Tom Green on stand up, social media, and Trailer Park Boys

The Canadian comic’s Q&A with Emma Teitel

Tom Green. (Danny Moloshok/AP)

Tom Green, the man who brought you Freddy Got Fingered and the Bum Bum Song, has abandoned his traditional antics for a tour on stage. He’s got Canadian stand up shows lined up for the new year, as well as a role in the next Trailer Park Boys movie. Here he is, on all of that, below.

Emma Teitel: What are you wearing?

Tom Green: Blue jeans and a t-shirt. I’m just relaxing around the house. No need to dress up.

E.T. I’ve heard that you’re trying to get more “mainstream” and “sophisticated” with your comedy. What exactly does that mean? Less rodent tasting?

T.G. I wouldn’t use those words myself. I’m just talking [in my stand up] about issues and subjects that I think are relevant to people, and making jokes out of them: things like social media and technology. I’m making a point not to do a prop-driven, prank-driven show. It’s been a cathartic experience for me doing stand up because I like to interact with my audience.

E.T. Why social media?

T.G. I’m in a unique position because I’m 41 years old and I very clearly remember a different, Internet-free, cell-phone-free world. I’m so glad that I didn’t have that stuff at the time. I was always amazed by new technology, right back to when I was in high school–using computers to make music. All that stuff was brand new. When I was 15, I’d work a summer job to buy a new machine to make hip hop beats [with his rap group, Organized Rhyme.]

As soon as we started posting things online, getting the feedback from the public was interesting to me. But I was doing it because I was trying to get my comedy out there for people to see, and I could put up with all the positives and negatives [of public feedback.] Then all of a sudden Facebook comes along and people are posting a video because they can. Every single person is aware of every single person’s life. It creates a scary world.
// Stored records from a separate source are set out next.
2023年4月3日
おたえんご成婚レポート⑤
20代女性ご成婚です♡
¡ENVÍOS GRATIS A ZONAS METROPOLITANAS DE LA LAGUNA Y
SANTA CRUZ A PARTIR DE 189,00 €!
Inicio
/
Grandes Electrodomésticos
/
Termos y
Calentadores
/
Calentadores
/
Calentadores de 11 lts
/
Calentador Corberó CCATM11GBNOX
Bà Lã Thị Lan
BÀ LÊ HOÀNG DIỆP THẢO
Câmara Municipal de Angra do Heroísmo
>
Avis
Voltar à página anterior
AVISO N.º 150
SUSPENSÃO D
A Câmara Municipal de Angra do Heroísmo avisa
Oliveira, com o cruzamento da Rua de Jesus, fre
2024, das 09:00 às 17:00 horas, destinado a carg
I like to make people laugh about things they’re actually worried about—make a funny situation out of something dark and scary.

E.T. How did you hook up with the Trailer Park Boys?
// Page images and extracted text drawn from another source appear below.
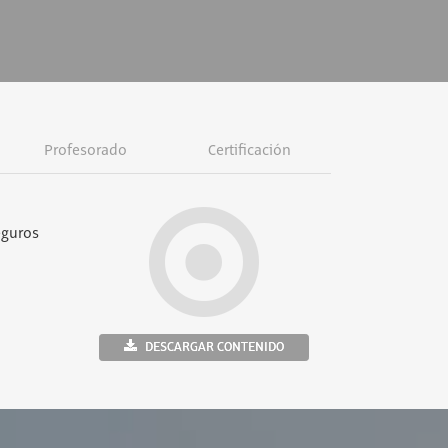
Profesorado
Certificación
eguros
DESCARGAR CONTENIDO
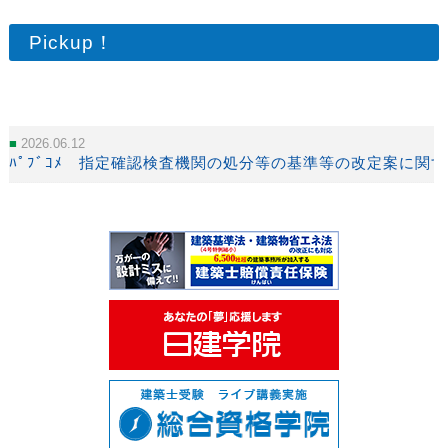
Pickup！
2026.06.12
ﾊﾟﾌﾞｺﾒ 指定確認検査機関の処分等の基準等の改定案に関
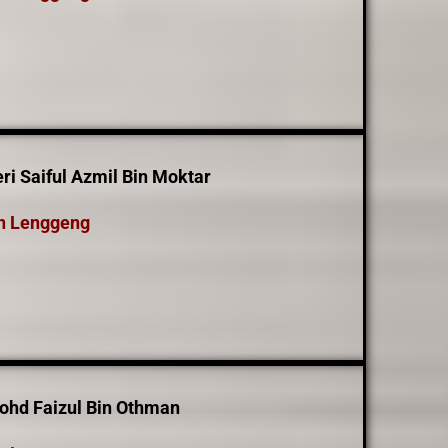
i Saiful Azmil Bin Moktar
n Lenggeng
ohd Faizul Bin Othman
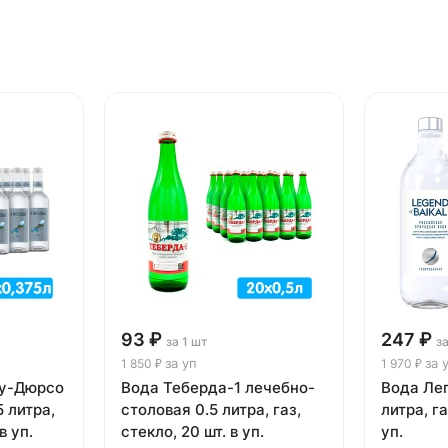
93 ₽
247 ₽
за 1 шт
за
за уп
за 
1 850 ₽
1 970 ₽
ау-Дюрсо
Вода Теберда-1 лечебно-
Вода Лег
 литра,
столовая 0.5 литра, газ,
литра, га
в уп.
стекло, 20 шт. в уп.
уп.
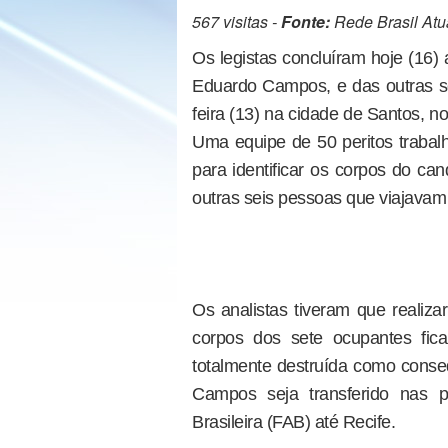
567 visitas -
Fonte:
Rede Brasil Atu
Os legistas concluíram hoje (16)
Eduardo Campos, e das outras sei
feira (13) na cidade de Santos, no
Uma equipe de 50 peritos trabalh
para identificar os corpos do ca
outras seis pessoas que viajavam
Os analistas tiveram que realiz
corpos dos sete ocupantes fic
totalmente destruída como conse
Campos seja transferido nas
Brasileira (FAB) até Recife.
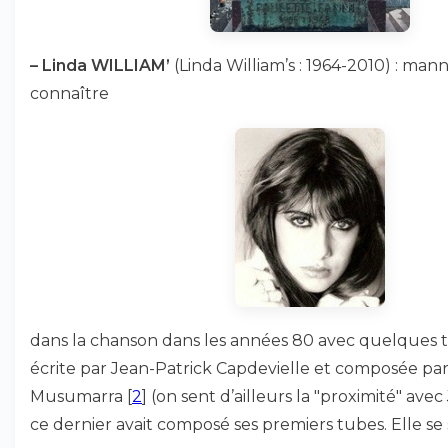
–
Linda WILLIAM’
(Linda William’s : 1964-2010) : manne
connaître
dans la chanson dans les années 80 avec quelques ti
écrite par Jean-Patrick Capdevielle et composée p
Musumarra
[
2
]
(on sent d’ailleurs la "proximité" ave
ce dernier avait composé ses premiers tubes. Elle se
T.G. At the Montreal comedy festival a few years ago, we met up, had a few drinks, had some laughs. I’ve run into them several times since then. They asked me to be in their movie. That was really fun, I’m a big fan of theirs. We shot up in Northern Ontario. I’m playing myself in the movie; wasn’t much of a stretch. I knew the character pretty well.

E.T. Do you like Rush?

T.G. Yeah, of course. Every Canadian has to like Rush.

E.T. Favourite song?

T.G. Tom Sawyer, cause it’s got the name Tom in it.

E.T. If you could address the Canadian people en masse, what would you say?

T.G. Love and enjoy your Crispy Crunch bars and your Coffee Crunch bars and your Littlest Hobo reruns, and cherish those things. Embrace those things. It’s what makes you different.

E.T. Was the raccoon you sawed in half a real raccoon?

T.G. I don’t give away trade secrets.